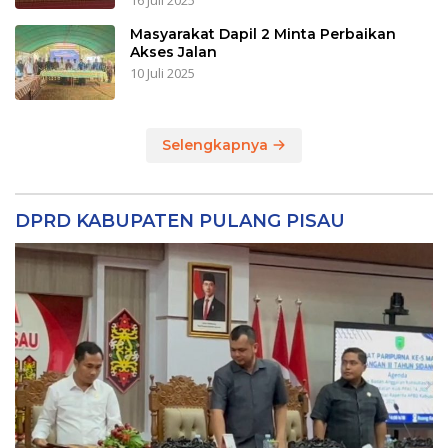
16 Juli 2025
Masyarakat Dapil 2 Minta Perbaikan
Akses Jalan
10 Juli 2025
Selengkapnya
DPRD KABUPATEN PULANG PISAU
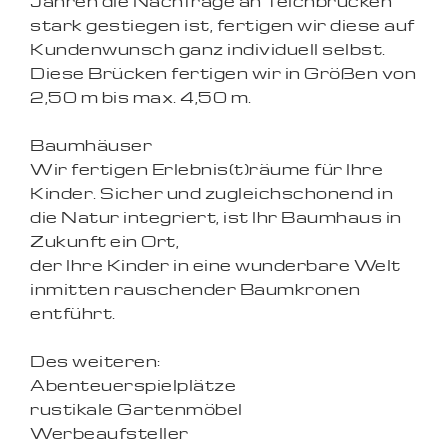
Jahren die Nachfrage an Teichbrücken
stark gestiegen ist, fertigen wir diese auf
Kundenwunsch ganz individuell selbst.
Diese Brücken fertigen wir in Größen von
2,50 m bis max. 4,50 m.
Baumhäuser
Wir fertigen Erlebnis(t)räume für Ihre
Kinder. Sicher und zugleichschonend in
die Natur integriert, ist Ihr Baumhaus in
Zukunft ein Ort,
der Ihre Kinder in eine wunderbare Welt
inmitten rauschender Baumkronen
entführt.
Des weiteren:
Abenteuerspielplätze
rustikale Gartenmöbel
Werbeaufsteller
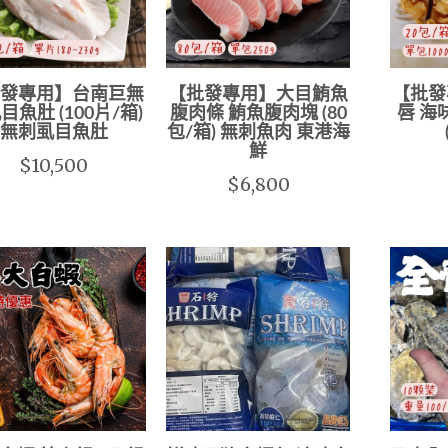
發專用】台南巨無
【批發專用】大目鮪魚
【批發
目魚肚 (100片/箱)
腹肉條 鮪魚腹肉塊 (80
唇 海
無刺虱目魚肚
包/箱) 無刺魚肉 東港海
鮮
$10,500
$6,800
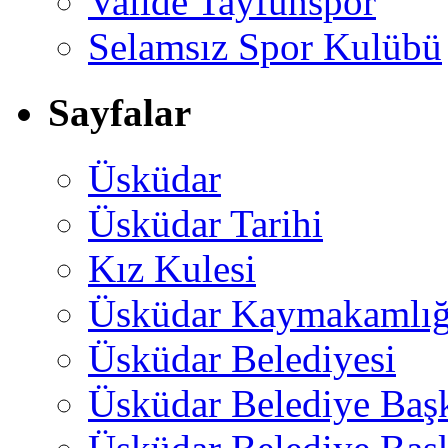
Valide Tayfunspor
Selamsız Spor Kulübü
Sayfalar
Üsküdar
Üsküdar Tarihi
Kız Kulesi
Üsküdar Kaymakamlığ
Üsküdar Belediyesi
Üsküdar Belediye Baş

...

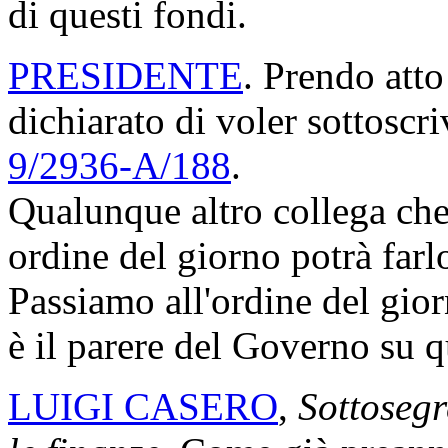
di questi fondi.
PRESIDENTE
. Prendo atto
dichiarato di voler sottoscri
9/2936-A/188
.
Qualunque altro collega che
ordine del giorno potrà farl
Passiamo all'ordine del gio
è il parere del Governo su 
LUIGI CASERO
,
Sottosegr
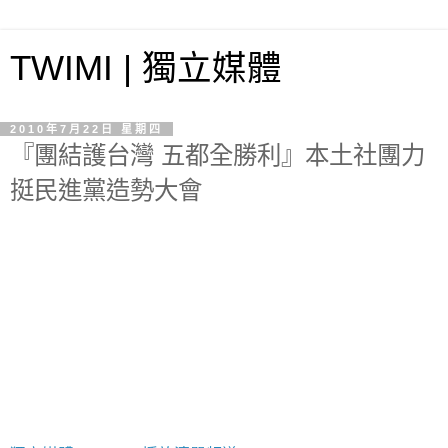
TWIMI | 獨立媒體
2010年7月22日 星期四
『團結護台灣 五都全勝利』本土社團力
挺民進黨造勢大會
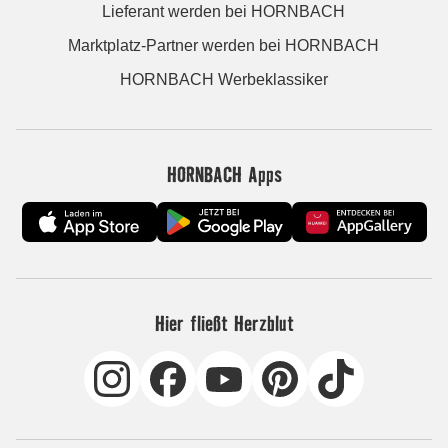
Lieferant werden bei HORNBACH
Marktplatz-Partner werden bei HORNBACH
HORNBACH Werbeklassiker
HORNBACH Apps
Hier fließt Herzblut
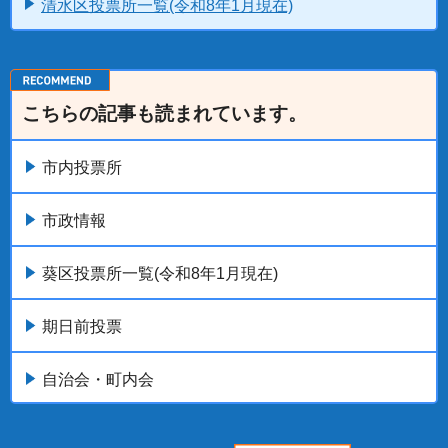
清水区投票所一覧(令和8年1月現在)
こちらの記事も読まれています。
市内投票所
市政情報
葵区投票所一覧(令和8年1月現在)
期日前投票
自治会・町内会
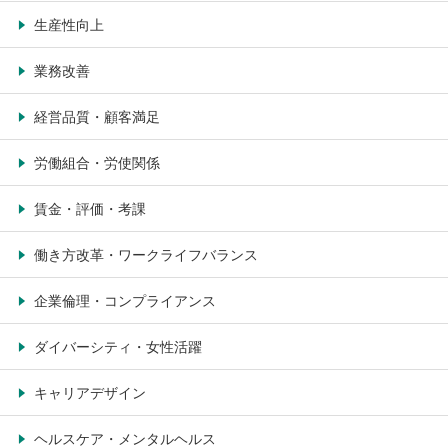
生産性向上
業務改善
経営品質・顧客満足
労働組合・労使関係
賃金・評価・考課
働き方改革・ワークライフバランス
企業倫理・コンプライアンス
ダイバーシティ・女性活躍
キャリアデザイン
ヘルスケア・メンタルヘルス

What you have to do
From the listing above, output exactly the run of lines that starts with the line containing "Valide Tayfunspor" and ends with the line containing "Üsküdar Belediye Baş".

Completed task
Valide Tayfunspor
Selamsız Spor Kulübü
Sayfalar
Üsküdar
Üsküdar Tarihi
Kız Kulesi
Üsküdar Kaymakamlığ
Üsküdar Belediyesi
Üsküdar Belediye Baş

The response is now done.